Data excerpts
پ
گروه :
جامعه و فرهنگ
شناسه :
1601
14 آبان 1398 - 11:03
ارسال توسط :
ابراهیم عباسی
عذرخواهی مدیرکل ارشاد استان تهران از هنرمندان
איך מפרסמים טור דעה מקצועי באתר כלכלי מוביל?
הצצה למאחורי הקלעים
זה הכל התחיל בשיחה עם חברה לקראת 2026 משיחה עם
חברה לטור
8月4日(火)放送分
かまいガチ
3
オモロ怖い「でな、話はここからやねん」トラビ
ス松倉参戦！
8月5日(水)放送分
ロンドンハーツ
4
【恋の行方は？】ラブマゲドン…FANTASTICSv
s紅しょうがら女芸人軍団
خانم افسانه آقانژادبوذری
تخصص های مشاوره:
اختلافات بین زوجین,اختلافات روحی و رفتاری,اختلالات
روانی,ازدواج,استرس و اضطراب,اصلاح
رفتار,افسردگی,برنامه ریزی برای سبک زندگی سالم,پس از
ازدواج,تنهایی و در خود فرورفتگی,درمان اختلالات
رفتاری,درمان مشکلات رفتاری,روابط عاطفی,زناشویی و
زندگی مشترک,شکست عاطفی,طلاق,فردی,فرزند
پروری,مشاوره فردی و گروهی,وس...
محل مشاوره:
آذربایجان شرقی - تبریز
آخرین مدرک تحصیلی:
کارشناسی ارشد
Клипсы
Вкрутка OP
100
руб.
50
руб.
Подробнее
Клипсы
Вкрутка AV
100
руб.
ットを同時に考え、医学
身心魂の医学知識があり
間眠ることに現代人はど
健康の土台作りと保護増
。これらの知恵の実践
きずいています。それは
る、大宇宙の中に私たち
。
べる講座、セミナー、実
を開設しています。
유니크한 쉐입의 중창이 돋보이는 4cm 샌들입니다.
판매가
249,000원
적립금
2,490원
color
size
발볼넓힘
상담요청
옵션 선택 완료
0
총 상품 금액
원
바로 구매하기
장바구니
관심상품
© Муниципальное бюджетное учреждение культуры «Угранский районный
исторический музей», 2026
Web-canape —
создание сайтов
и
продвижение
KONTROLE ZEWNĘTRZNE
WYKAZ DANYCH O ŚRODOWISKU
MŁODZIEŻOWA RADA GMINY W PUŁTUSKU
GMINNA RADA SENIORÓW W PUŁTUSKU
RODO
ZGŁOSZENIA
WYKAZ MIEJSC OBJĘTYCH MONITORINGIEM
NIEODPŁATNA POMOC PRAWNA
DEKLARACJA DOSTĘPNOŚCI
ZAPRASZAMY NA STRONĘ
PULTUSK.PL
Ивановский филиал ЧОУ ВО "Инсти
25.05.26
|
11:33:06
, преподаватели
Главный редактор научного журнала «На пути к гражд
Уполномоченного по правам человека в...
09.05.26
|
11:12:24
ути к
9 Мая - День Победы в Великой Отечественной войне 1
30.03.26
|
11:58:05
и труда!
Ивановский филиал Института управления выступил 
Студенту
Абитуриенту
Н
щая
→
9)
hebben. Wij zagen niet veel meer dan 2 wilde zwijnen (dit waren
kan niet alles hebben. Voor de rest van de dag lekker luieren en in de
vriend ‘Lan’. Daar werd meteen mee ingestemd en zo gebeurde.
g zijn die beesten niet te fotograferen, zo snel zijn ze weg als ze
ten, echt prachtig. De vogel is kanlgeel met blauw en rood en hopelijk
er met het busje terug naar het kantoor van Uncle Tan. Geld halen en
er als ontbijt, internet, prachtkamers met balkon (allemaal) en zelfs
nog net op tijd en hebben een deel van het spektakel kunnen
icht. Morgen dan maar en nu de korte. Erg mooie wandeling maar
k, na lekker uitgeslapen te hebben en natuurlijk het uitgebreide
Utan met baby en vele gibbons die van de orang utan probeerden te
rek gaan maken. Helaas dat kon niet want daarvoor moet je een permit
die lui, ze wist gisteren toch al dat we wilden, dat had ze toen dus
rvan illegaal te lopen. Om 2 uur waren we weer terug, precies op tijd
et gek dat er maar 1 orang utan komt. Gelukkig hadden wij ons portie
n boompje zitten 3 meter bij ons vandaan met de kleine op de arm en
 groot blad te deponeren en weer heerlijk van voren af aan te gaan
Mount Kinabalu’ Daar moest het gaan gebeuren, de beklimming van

--

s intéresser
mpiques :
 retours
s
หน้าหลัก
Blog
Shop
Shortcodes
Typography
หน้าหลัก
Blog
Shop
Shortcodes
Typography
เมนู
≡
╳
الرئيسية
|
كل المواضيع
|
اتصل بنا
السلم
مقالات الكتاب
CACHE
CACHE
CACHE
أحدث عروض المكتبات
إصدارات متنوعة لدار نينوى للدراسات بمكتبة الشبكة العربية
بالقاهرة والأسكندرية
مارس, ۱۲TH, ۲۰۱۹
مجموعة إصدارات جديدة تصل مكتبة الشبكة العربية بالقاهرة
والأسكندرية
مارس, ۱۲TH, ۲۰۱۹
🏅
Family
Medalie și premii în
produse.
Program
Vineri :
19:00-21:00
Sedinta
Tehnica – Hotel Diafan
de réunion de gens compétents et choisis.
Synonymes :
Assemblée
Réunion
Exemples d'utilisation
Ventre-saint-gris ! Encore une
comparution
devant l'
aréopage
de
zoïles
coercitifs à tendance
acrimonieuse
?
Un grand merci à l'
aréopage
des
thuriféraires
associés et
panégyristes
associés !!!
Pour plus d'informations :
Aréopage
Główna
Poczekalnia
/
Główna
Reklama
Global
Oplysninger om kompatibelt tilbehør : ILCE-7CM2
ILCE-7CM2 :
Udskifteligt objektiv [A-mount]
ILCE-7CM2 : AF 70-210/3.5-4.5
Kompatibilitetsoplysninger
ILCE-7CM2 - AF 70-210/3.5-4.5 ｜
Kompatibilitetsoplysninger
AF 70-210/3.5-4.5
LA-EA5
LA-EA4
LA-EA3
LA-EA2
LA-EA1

= Brief =
With "utan" as the string to look for, count the matching lines in the entries above and report only the number.

= Your response =
2